I promise this is not a post about the game of cricket.
If it were, I know I might run the risk of a sizeable portion of the readership of this blog (I’m thinking here mostly of female and overseas followers) clicking off – maybe forever, never to return.
This is a post instead dedicated to saluting ingenious plot lines in television shows – one show in particular. Before launching into that however, and since I’m already on the general playing field, I thought I’d chance a comment directed at saying how much I enjoyed this summer of cricket’s Ashes series.
For those unaware, The Ashes are a series of cricket matches played between Australia and England. They represent one of sport’s oldest rivalries, the first game being played in 1882. Australia won convincingly the 2017/2018 series 4-0 (one match ended in a tie). Overall, the gap between the two countries for victories is very narrow. Of the 70 Ashes series played down through the years, Australia have won 33, England 32 with five series being declared a draw.

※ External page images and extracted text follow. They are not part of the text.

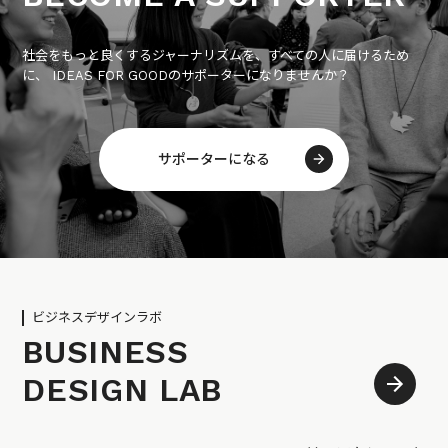
社会をもっと良くするジャーナリズムを、すべての人に届けるため
に、 IDEAS FOR GOODのサポーターになりませんか？
サポーターになる
ビジネスデザインラボ
BUSINESS
DESIGN LAB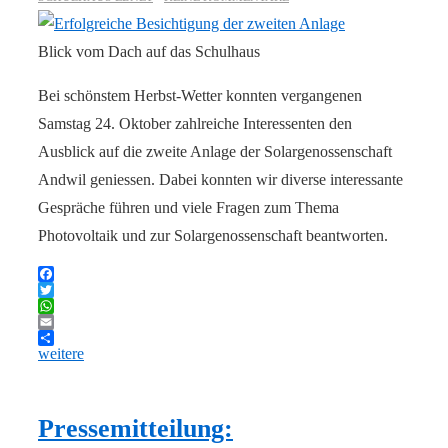
Blick vom Dach auf das Schulhaus
Bei schönstem Herbst-Wetter konnten vergangenen
Samstag 24. Oktober zahlreiche Interessenten den
Ausblick auf die zweite Anlage der Solargenossenschaft
Andwil geniessen. Dabei konnten wir diverse interessante
Gespräche führen und viele Fragen zum Thema
Photovoltaik und zur Solargenossenschaft beantworten.
Facebook
Twitter
WhatsApp
Email
weitere
Pressemitteilung: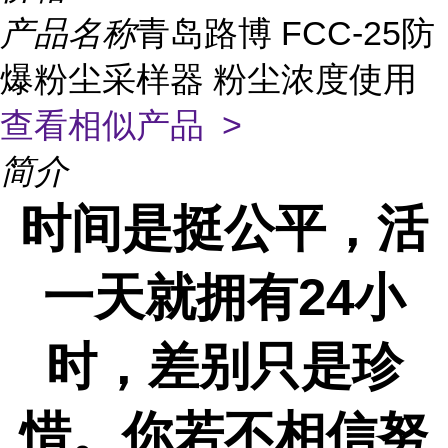
产品名称
青岛路博 FCC-25防
爆粉尘采样器 粉尘浓度使用
查看相似产品 >
简介
时间是挺公平，活
一天就拥有
24
小
时，差别只是珍
惜。你若不相信努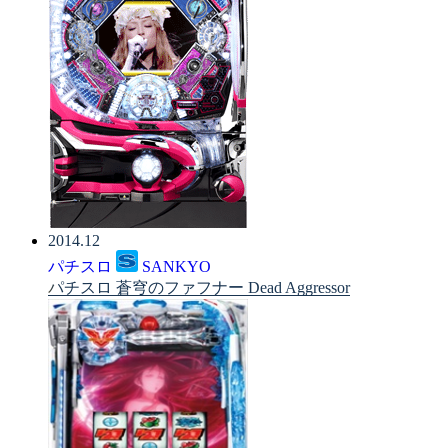
2014.12
パチスロ
SANKYO
パチスロ 蒼穹のファフナー Dead Aggressor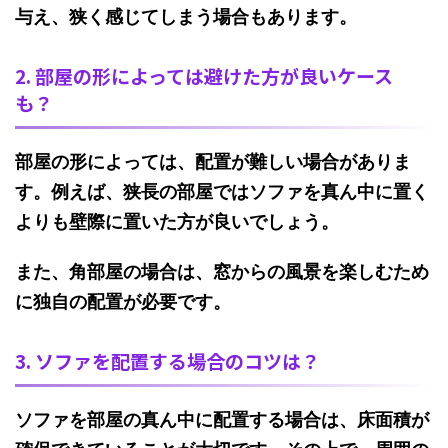
与え、狭く感じてしまう場合もあります。
2. 部屋の形によっては避けた方が良いケース
も？
部屋の形によっては、配置が難しい場合がありま
す。例えば、狭長の部屋ではソファを真ん中に置く
よりも壁際に置いた方が良いでしょう。
また、
角部屋の場合は、窓からの風景を楽しむため
に独自の配置が必要です。
3. ソファを配置する場合のコツは？
ソファを部屋の真ん中に配置する場合は、床面積が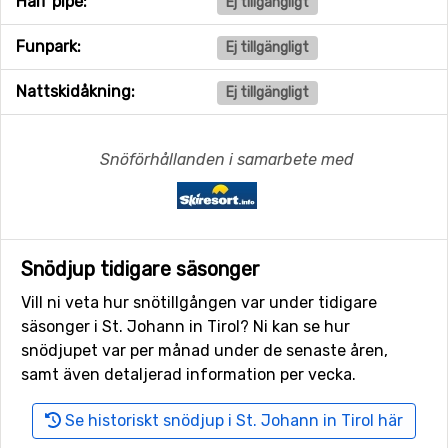
Half pipe:
Ej tillgängligt
Funpark:
Ej tillgängligt
Nattskidåkning:
Ej tillgängligt
Snöförhållanden i samarbete med
Snödjup tidigare säsonger
Vill ni veta hur snötillgången var under tidigare
säsonger i St. Johann in Tirol? Ni kan se hur
snödjupet var per månad under de senaste åren,
samt även detaljerad information per vecka.
Se historiskt snödjup i St. Johann in Tirol här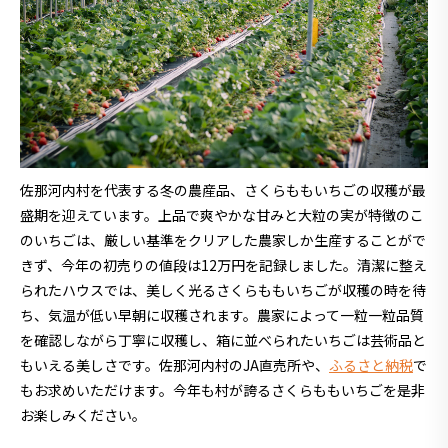
佐那河内村を代表する冬の農産品、さくらももいちごの収穫が最
盛期を迎えています。上品で爽やかな甘みと大粒の実が特徴のこ
のいちごは、厳しい基準をクリアした農家しか生産することがで
きず、今年の初売りの値段は12万円を記録しました。清潔に整え
られたハウスでは、美しく光るさくらももいちごが収穫の時を待
ち、気温が低い早朝に収穫されます。農家によって一粒一粒品質
を確認しながら丁寧に収穫し、箱に並べられたいちごは芸術品と
もいえる美しさです。佐那河内村のJA直売所や、
ふるさと納税
で
もお求めいただけます。今年も村が誇るさくらももいちごを是非
お楽しみください。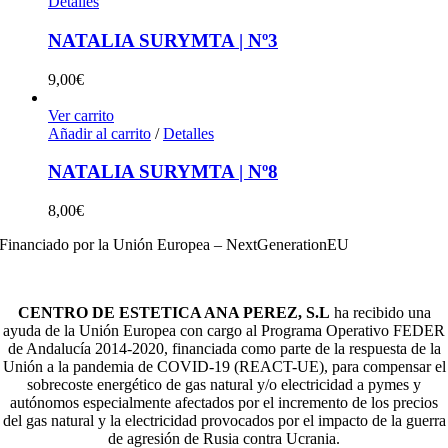
Detalles
NATALIA SURYMTA | Nº3
9,00
€
Ver carrito
Añadir al carrito
/
Detalles
NATALIA SURYMTA | Nº8
8,00
€
Financiado por la Unión Europea – NextGenerationEU
CENTRO DE ESTETICA ANA PEREZ, S.L
ha recibido una
ayuda de la Unión Europea con cargo al Programa Operativo FEDER
de Andalucía 2014-2020, financiada como parte de la respuesta de la
Unión a la pandemia de COVID-19 (REACT-UE), para compensar el
sobrecoste energético de gas natural y/o electricidad a pymes y
autónomos especialmente afectados por el incremento de los precios
del gas natural y la electricidad provocados por el impacto de la guerra
de agresión de Rusia contra Ucrania.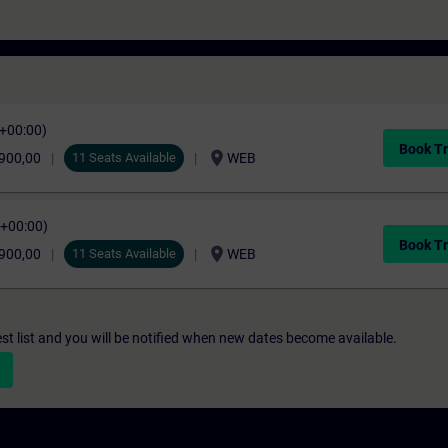
C+00:00)
Book Tr
location_on
.900,00
11 Seats Available
WEB
C+00:00)
Book Tr
location_on
.900,00
11 Seats Available
WEB
st list and you will be notified when new dates become available.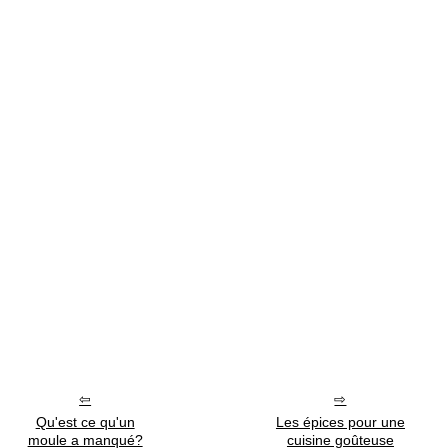
Qu'est ce qu'un
Les épices pour une
moule a manqué?
cuisine goûteuse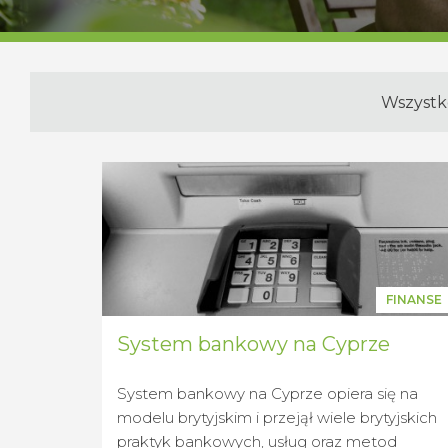
Wszystk
FINANSE
System bankowy na Cyprze
System bankowy na Cyprze opiera się na
modelu brytyjskim i przejął wiele brytyjskich
praktyk bankowych, usług oraz metod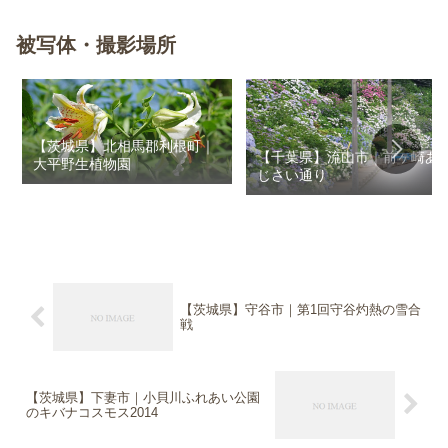
被写体・撮影場所
【茨城県】北相馬郡利根町｜
【千葉県】流山市｜前ヶ崎あ
大平野生植物園
じさい通り
【茨城県】守谷市｜第1回守谷灼熱の雪合
戦
【茨城県】下妻市｜小貝川ふれあい公園
のキバナコスモス2014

During this most recent summer of cricket, ABC Television had the good sense to run a cricket themed episode of MIDSOMMER MURDERS (a British detective series that’s been going since 1997).
The episode, titled LAST MAN OUT, featured a character murdered by the most unusual means. Fastened sucurely to the far end of an indoor cricket net, a bowling machine set on maximum speed then unleashed a procession of rockhard cricket balls – at ten second intervals – at the helpless victim, unable to move, in excess of 100 km an hour. A direct hit in the heart region is ruled the cause of death by the coroner in the show.
Not sure what a cricket bowling machine is? ALLOW ME
I recall sitting through some pretty creatively choregraphed deaths while watching the slasher flicks of the 80’s (including one where Jason Vorhees (Friday the 13th) picked up by the feet a teenage camper still in his sleeping bag and repeatedly flung him against the trunk of a tree, like you would if you were dusting off a carpet mat. But death by bowling machine? I guess compared to the sleeping bag method you could at least call it a little more ‘team sports’ or ‘high performance’ orientated. If you had to. Compare, that is.